As ciências religiosas ou teológicas,
enquanto visam a provar a existência de Deus e a imortalidade das almas,
compõem-se em parte de raciocínios baseados em fatos particulares e, em parte,
de raciocínios baseados em fatos gerais. Fundam-se sobre a razão, na medida em
que se apoiam na experiência. Mas seu melhor e mais sólido fundamento é a fé e
a revelação divina.
A moral e a crítica não são propriamente
objetos do entendimento, porém do gosto e do sentimento. A beleza, moral ou
natural, é antes sentida que propriamente percebida.
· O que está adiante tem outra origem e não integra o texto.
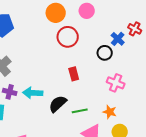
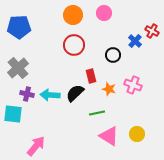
red circle: (68, 37) -> (74, 45), moved
black circle: (105, 53) -> (113, 55), moved
black semicircle: (58, 104) -> (75, 93), moved
orange star: (110, 112) -> (109, 89), moved

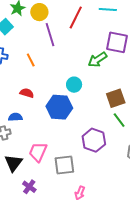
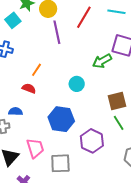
orange line: (31, 60) -> (37, 70), moved, turned 56
blue hexagon: (59, 107) -> (61, 119), moved
pink trapezoid: (38, 152) -> (35, 148), turned 135

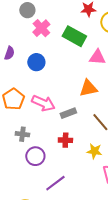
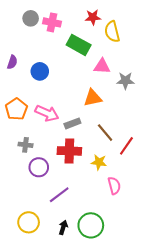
pink cross: (41, 28) -> (52, 22), moved, turned -36
red cross: (65, 140) -> (69, 151), size x1.6

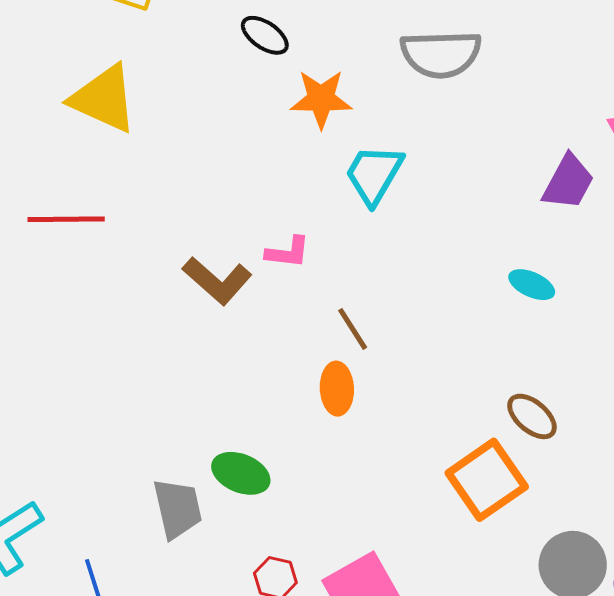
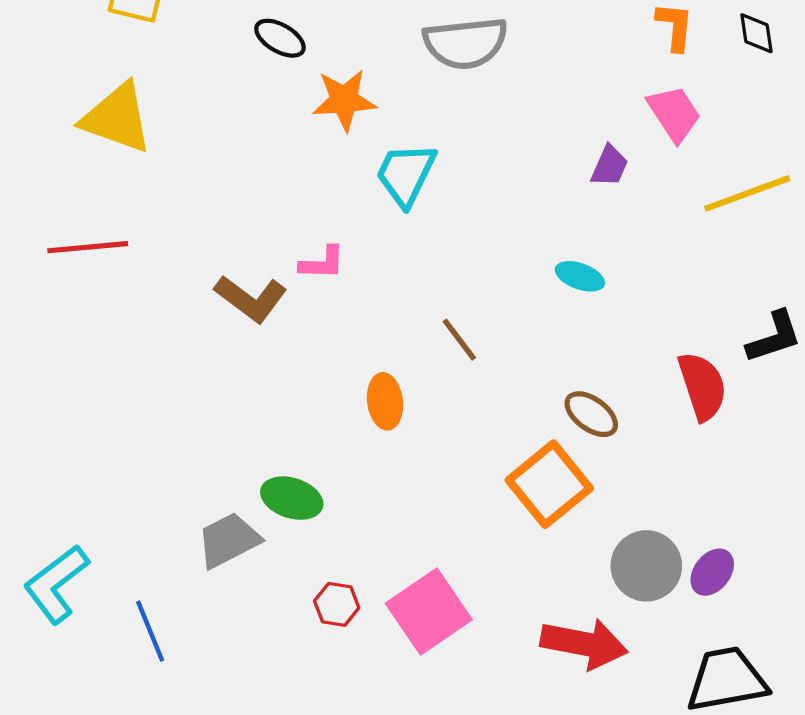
purple trapezoid: (568, 182) -> (610, 166), size x0.7
brown line: (353, 329) -> (459, 340), moved
gray trapezoid: (178, 509) -> (229, 540), turned -100

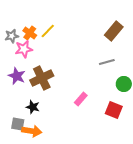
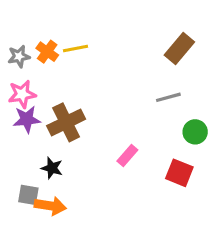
yellow line: (48, 31) -> (76, 48), turned 35
pink star: (24, 49) -> (22, 94), moved
purple star: (17, 76) -> (27, 119), turned -30

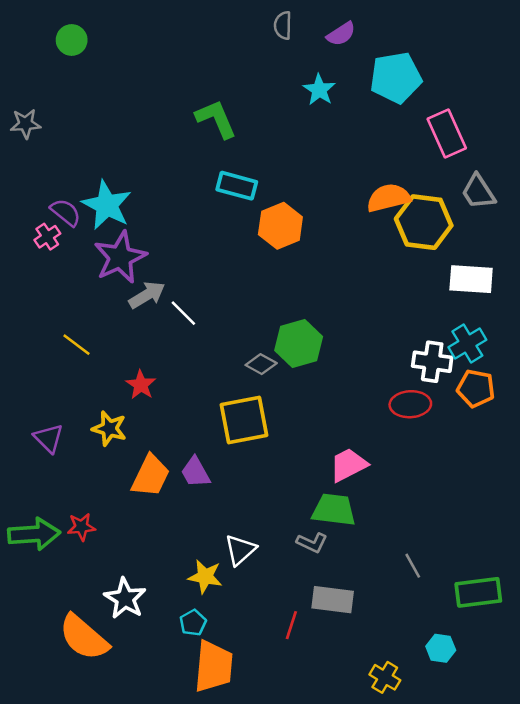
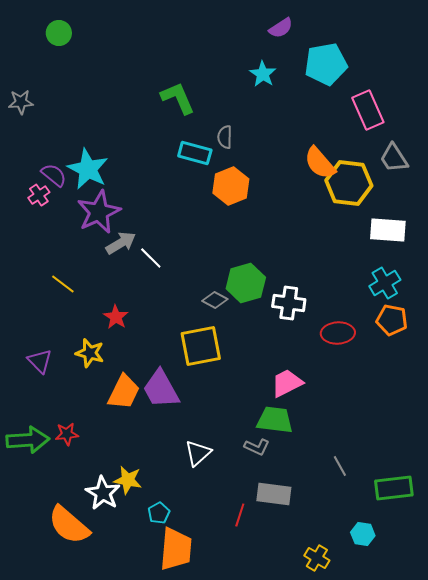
gray semicircle: (283, 25) -> (225, 137), moved
orange semicircle: (388, 198) -> (320, 163), turned -117
white cross: (432, 362) -> (289, 303), moved
purple trapezoid: (195, 472) -> (161, 389), size x1.5
yellow star: (205, 577) -> (128, 480), moved

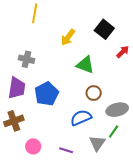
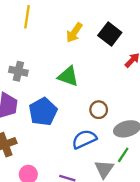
yellow arrow: (68, 37) -> (74, 33), moved
green triangle: (85, 65) -> (68, 76), moved

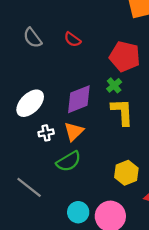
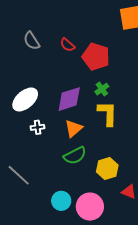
red pentagon: (125, 56) -> (96, 57), moved
orange triangle: (74, 131) -> (74, 128), moved
green semicircle: (69, 161) -> (75, 156), moved

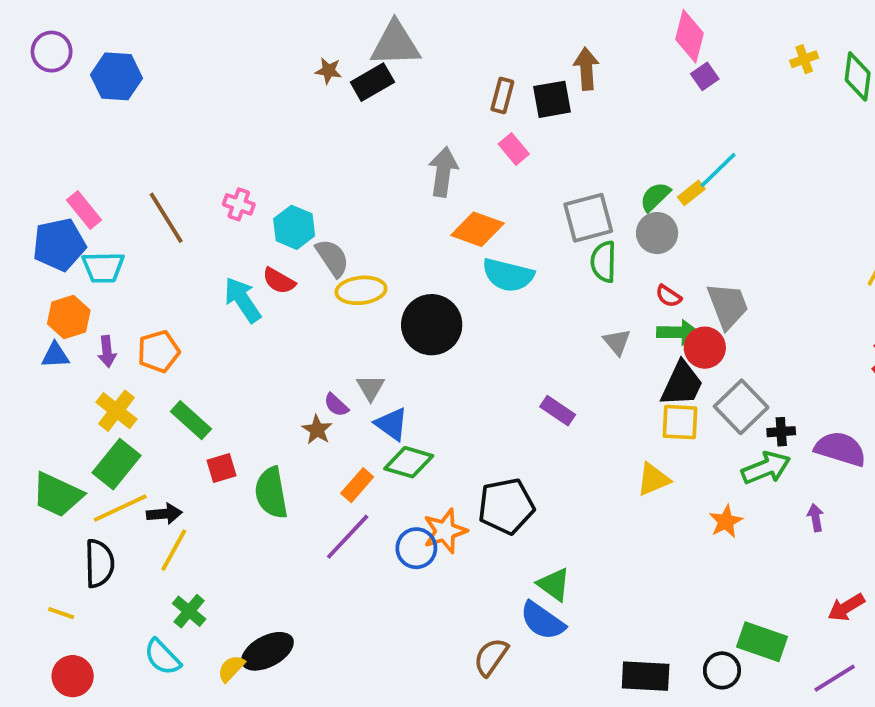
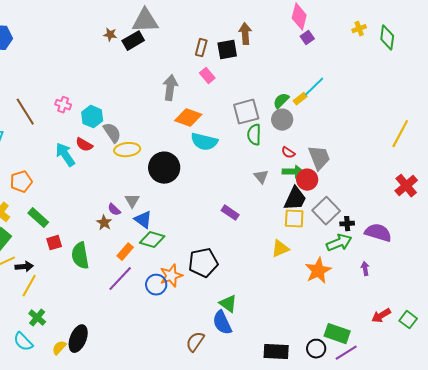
orange star: (726, 521) -> (318, 271), size x1.5
blue semicircle: (542, 621) -> (222, 323), turned 30
black ellipse: (267, 651) -> (78, 339), turned -40
purple line: (835, 678) -> (346, 353), moved

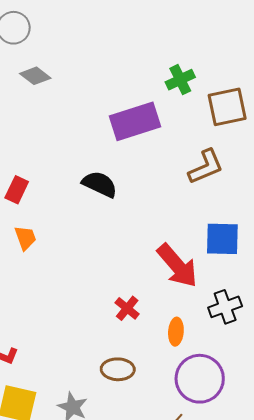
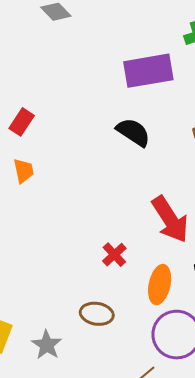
black semicircle: (100, 184) -> (133, 132), moved
orange ellipse: (176, 332) -> (160, 285), size x1.4

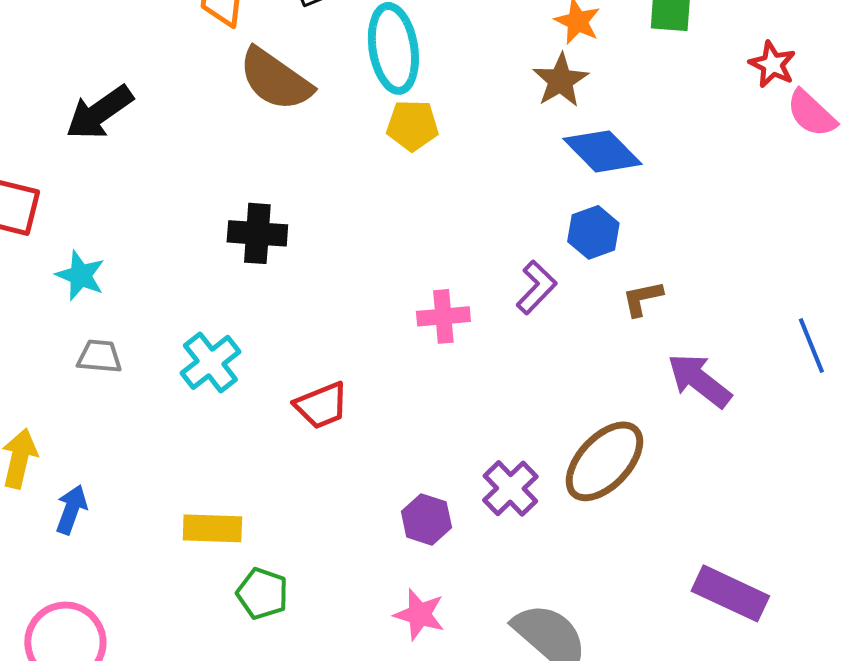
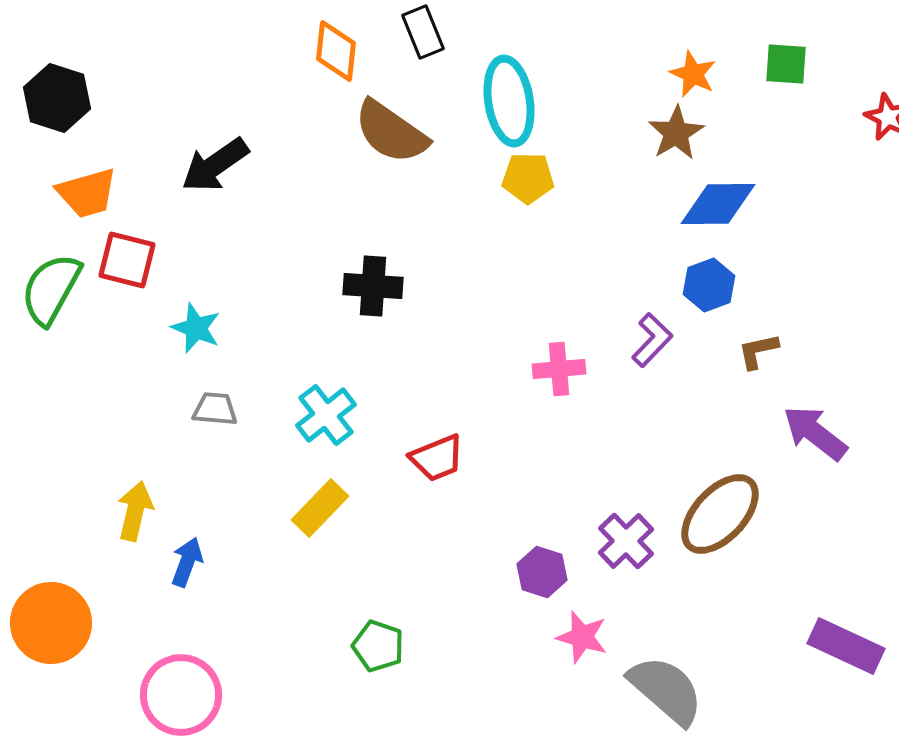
blue diamond: (602, 151) -> (718, 204), turned -46
yellow rectangle: (212, 528) -> (320, 508), moved, turned -48
pink star: (419, 614) -> (582, 637), moved

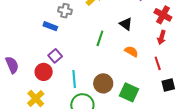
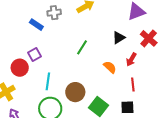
gray cross: (65, 11) -> (54, 13), turned -32
black triangle: (126, 24) -> (119, 38), moved, turned 40
red arrow: (162, 37) -> (131, 59), moved
black square: (168, 85) -> (127, 107), moved

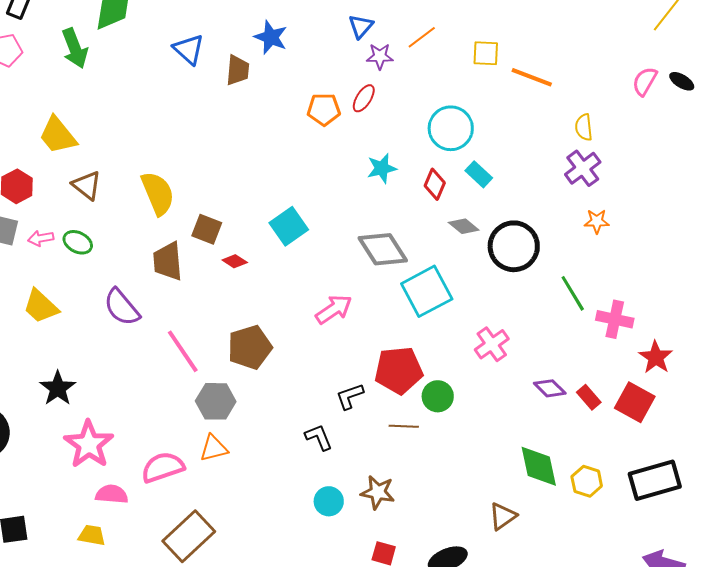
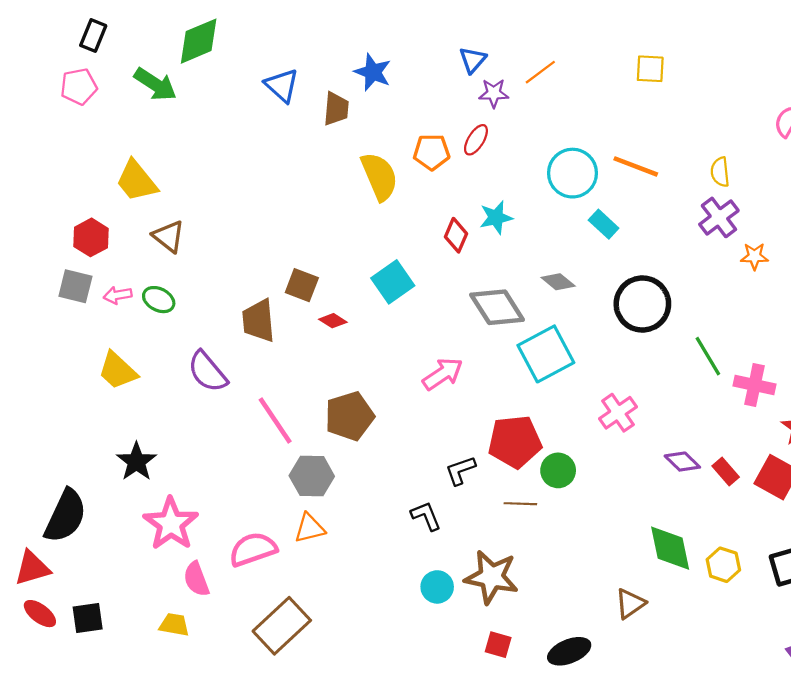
green arrow: (75, 48) -> (155, 84), turned -36
yellow square: (486, 53) -> (650, 69), moved
orange line: (532, 77) -> (636, 166), moved
red diamond: (435, 184) -> (456, 235), moved
yellow semicircle: (158, 193) -> (379, 176), moved
orange star: (597, 221) -> (754, 256), moved
gray diamond: (464, 226) -> (558, 282), moved
brown star: (378, 492) -> (492, 577), size x1.4
pink semicircle: (112, 494) -> (196, 579), turned -116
Ou, se raciocinamos a seu
respeito, e tentamos estabelecer sua norma, consideramos um novo fato, derivado
do gosto geral dos homens, ou algum fato análogo que pode ser objeto do
raciocínio e da investigação.
Quando percorremos as bibliotecas,
persuadidos destes princípios, que destruição deveríamos fazer? Se examinarmos,
por exemplo, um volume de teologia ou de metafísica escolástica e indagarmos:
Contém algum raciocínio abstrato acerca da quantidade ou do número? Não. Contém algum raciocínio
experimental a respeito das questões de fato e de existência? Não.
Portanto, lançai-o ao fogo, pois não contém senão sofismas e ilusões.”